Monday, January 26, 2004

On the Value of Game Design Theory

It seems that, with increasing frequency, the idea of high concept game design gets a bad rap with some members of the industry. Designers that converse with other designers about “orthogonal level design” and read www.ludology.org get sneered at by those who feel designers should be quiet and work harder on placing more portals, splines, or whatever the game calls for level designers to do.

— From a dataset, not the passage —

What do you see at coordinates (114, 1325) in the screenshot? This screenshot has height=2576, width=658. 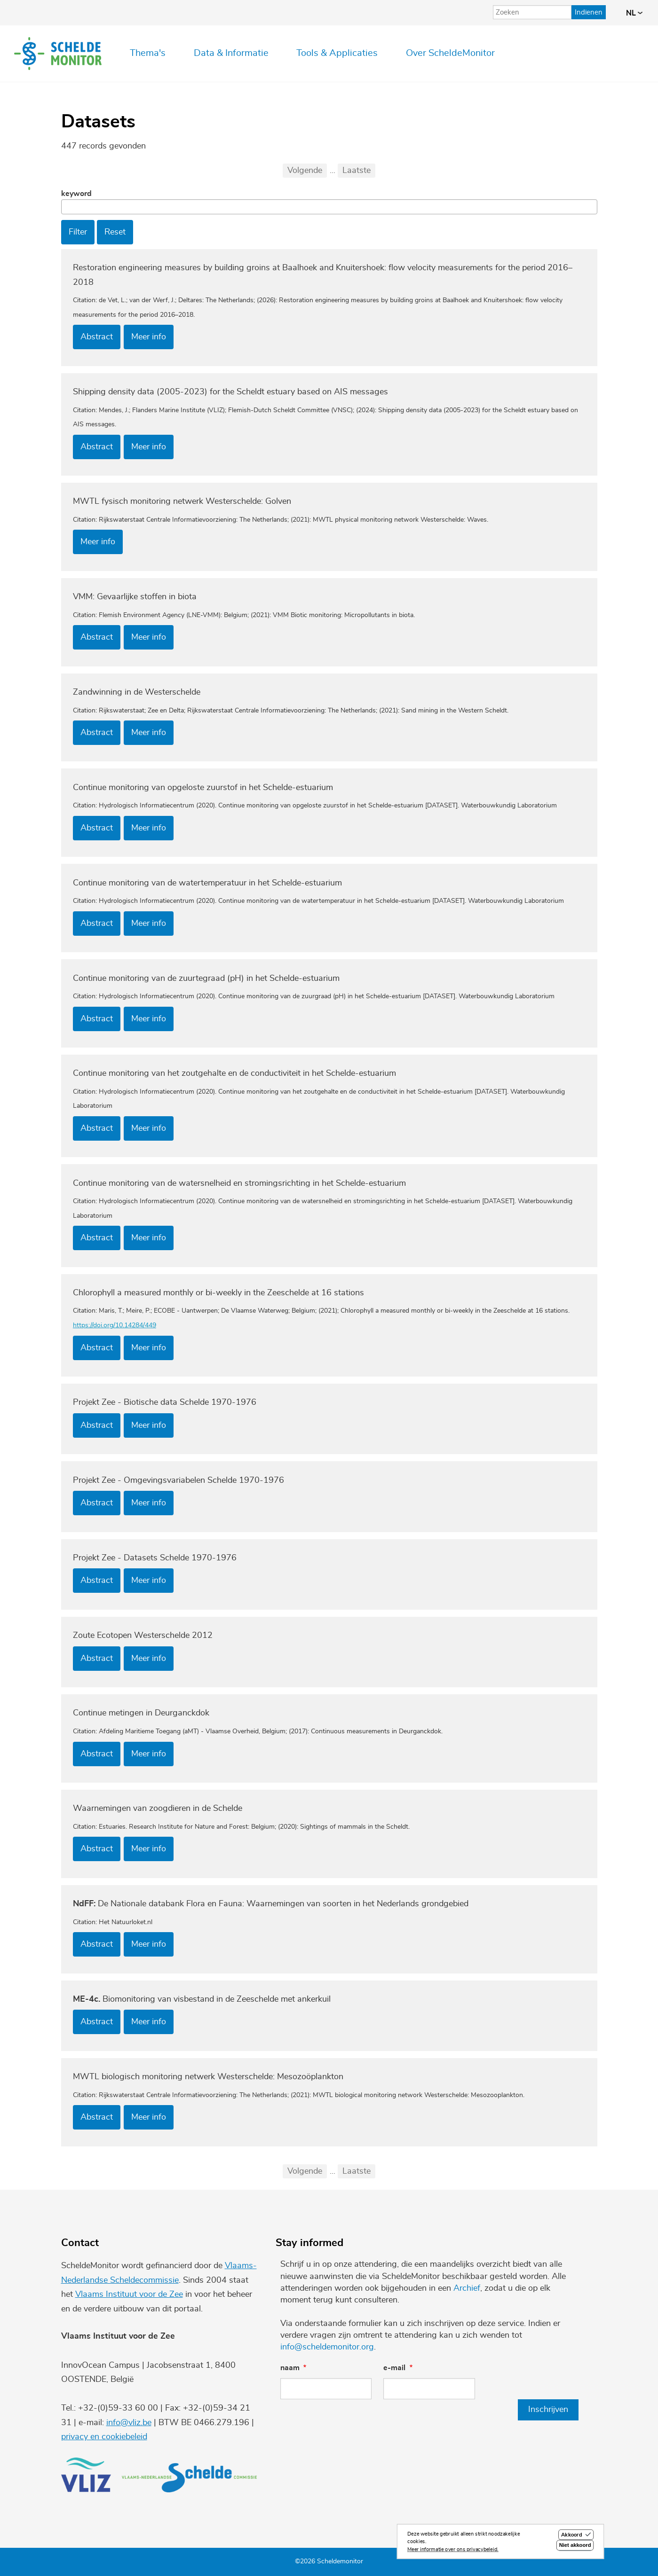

High concept game design ideas are, truthfully, not very useful in the day-to-day workings of the level designer. When constantly juggling poly limits, hiding the bad features of engines (monsters pathing through walls, for instance, or pathing through each other), implementing the core design vision, scripting behaviors, and trying to make everything pretty, it’s hard to concentrate on whether story is useful in games, whether dynamic difficulty is preferable to regular hand-scaled difficulty, or whether you should be designing for hard core players or a more casual audience, and how do you do that, anyway?

However, I think that talking about this stuff, or even thinking about it, is inherently useful. First, it hones your innate design skills. As with taking martial arts, it allows a wider range of reactions when in a situation where you would normally only have a few. Good design becomes an unconscious reaction to all your tasks, whether laying down terrain, or choosing the right mix of enemies, or figuring out where a powerup, savepoint, quest objective, or ambush point should be located.

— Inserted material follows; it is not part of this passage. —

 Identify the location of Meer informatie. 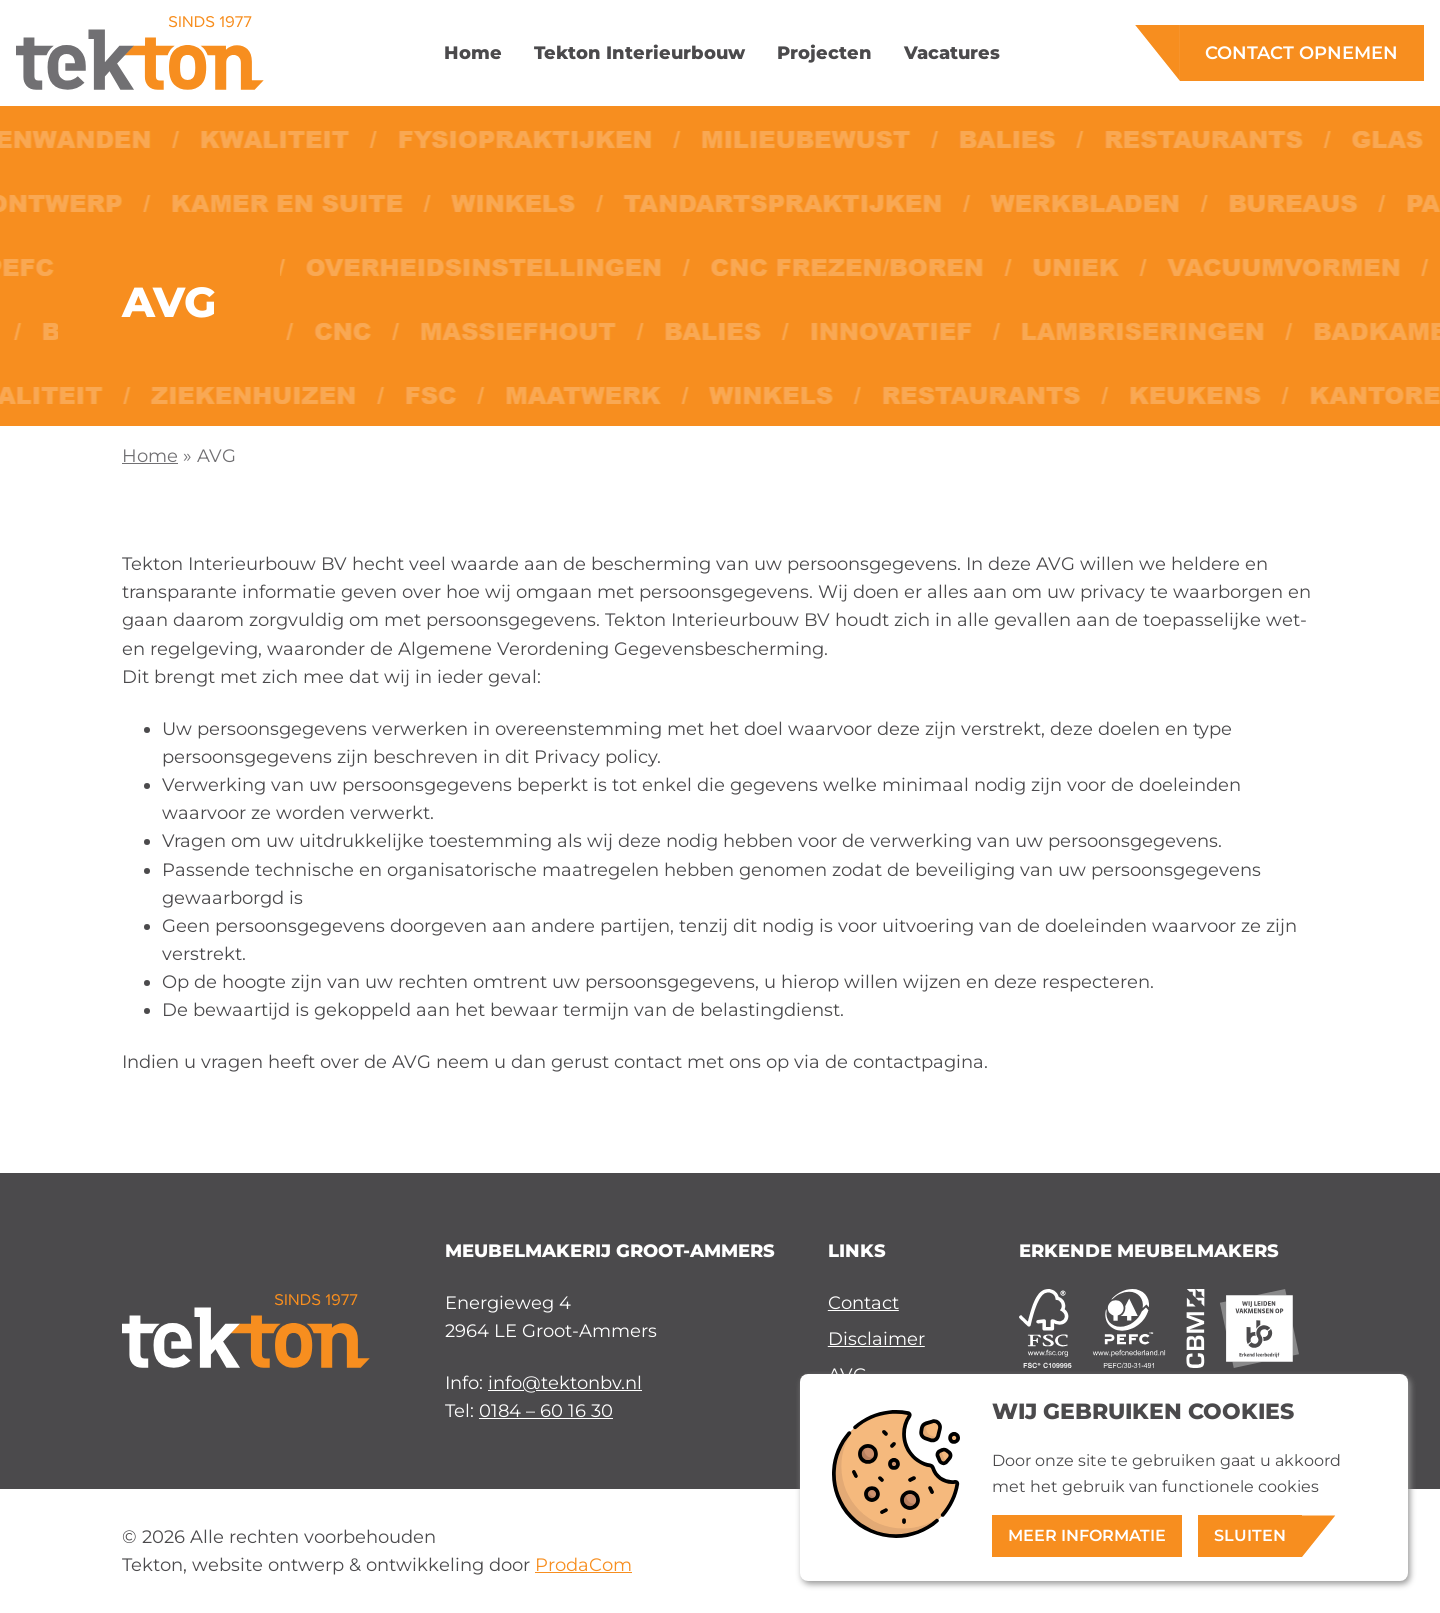
(1087, 1535).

Second, it allows better understanding of what is going wrong when a gameplay experience doesn’t “feel right”. The more learned you are, the easier it is to define what is bothering you when your “this is ugly” instincts pop up. Plus, opening yourself up to that feeling allows you to be more sensitive to it, both in yourself and others. This may sound a little metaphysical, but good gameplay instincts are necessary to making fun games.

Third, if you ever go to GDC, and listen to Harvey Smith talk about Orthogonal Level design and systemic design, you won’t be as confused as three-quarters of the audience. It’s nice to feel smart once in a while.

Thus, this blog. This is my outlet to talk about high concept stuff, and, it appears, the day-to-day nuts and bolts of level design. If I were an artist, I’d make a comic strip, but there you go.

Now, to figure out how to add comments to this damn thing so people can respond. All two of you.